TASK
Could you filter the listing for lines with the word "Үнэнийг" and return them?

TASK INPUT

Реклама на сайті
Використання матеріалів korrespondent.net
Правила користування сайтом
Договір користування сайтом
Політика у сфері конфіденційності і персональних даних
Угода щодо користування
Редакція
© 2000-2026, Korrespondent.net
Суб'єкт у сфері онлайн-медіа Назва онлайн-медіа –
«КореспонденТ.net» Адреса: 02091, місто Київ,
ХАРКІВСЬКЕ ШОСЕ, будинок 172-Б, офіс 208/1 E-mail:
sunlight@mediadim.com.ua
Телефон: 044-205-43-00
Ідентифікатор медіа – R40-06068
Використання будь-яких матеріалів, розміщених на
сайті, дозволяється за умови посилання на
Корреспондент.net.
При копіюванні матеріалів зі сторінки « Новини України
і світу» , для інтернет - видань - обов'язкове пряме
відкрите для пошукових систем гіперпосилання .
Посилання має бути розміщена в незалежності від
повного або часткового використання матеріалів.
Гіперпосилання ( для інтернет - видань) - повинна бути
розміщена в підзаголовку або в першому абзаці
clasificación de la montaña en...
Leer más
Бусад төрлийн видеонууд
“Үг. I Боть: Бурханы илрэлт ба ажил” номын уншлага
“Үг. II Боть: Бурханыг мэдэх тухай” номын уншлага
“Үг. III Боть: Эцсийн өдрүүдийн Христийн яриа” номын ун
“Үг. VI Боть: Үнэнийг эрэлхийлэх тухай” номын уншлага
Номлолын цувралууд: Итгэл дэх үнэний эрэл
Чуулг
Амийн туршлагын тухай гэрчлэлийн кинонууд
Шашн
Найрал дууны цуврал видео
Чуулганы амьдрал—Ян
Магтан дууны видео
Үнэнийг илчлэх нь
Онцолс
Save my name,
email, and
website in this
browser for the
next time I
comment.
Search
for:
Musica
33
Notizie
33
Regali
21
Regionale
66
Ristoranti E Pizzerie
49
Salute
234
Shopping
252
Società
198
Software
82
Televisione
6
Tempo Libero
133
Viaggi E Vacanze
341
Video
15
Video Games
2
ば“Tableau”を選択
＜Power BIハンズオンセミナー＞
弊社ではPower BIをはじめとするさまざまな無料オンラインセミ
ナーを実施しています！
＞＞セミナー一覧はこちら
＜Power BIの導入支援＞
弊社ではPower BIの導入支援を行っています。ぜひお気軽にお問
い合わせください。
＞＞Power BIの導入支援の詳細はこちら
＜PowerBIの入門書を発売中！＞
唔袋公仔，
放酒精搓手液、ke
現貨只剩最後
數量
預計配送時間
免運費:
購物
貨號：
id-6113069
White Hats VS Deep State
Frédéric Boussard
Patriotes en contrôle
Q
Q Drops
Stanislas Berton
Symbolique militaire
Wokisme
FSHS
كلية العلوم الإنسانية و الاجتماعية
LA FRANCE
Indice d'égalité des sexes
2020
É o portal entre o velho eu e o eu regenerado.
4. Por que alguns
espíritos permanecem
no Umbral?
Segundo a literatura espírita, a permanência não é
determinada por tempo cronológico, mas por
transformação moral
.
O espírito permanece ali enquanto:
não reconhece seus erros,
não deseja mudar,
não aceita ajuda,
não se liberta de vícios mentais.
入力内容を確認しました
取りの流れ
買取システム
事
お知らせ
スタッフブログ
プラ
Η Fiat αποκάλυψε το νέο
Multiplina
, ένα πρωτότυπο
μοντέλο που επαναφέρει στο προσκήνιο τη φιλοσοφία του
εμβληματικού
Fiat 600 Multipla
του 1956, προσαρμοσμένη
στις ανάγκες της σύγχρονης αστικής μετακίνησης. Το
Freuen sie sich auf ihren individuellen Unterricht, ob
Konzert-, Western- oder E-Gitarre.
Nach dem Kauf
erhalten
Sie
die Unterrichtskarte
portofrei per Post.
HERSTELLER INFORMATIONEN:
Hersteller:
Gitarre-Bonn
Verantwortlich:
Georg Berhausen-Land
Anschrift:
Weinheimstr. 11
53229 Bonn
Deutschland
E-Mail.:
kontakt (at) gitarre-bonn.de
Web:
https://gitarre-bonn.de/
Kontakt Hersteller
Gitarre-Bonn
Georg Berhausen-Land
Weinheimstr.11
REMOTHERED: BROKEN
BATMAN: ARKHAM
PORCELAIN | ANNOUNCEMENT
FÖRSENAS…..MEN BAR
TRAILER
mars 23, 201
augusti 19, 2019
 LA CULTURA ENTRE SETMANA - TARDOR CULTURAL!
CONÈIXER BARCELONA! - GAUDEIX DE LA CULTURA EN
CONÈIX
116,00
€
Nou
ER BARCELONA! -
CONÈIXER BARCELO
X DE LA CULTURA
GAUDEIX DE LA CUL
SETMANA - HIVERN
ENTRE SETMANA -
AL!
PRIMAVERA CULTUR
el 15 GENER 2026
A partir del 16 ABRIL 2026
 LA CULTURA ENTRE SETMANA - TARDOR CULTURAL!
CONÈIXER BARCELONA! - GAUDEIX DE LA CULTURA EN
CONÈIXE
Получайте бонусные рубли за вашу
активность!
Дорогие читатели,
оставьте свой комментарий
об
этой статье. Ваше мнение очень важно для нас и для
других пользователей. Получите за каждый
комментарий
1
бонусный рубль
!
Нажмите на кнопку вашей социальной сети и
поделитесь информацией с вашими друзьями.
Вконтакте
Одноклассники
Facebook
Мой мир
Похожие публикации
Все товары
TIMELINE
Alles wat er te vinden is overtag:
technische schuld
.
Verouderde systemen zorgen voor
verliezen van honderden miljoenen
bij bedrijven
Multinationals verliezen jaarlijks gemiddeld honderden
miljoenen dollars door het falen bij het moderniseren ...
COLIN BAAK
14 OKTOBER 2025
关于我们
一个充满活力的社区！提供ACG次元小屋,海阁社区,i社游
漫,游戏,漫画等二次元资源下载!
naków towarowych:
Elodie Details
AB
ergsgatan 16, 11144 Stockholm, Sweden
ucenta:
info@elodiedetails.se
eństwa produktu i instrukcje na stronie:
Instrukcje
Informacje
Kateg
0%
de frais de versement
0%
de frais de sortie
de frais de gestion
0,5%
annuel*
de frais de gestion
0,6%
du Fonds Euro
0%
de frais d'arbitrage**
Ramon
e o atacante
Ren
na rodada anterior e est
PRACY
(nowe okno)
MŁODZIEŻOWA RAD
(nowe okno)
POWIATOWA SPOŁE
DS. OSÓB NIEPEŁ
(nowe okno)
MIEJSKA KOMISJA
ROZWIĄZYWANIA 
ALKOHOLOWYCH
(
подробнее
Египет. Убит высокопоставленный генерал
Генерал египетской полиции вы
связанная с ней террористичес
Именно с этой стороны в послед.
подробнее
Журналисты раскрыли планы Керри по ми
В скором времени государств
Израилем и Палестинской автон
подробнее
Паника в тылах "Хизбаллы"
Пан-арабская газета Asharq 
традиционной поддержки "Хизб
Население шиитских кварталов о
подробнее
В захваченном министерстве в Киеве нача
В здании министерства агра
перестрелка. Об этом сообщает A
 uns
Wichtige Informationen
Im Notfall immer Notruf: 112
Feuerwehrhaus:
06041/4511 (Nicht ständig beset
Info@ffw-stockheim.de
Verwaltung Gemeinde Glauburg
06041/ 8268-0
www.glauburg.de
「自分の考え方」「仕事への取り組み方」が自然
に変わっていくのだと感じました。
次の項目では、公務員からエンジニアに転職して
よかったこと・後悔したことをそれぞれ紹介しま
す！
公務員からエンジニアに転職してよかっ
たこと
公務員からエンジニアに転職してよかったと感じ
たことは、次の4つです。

EXPECTED OUTPUT
“Үг. VI Боть: Үнэнийг эрэлхийлэх тухай” номын уншлага
Үнэнийг илчлэх нь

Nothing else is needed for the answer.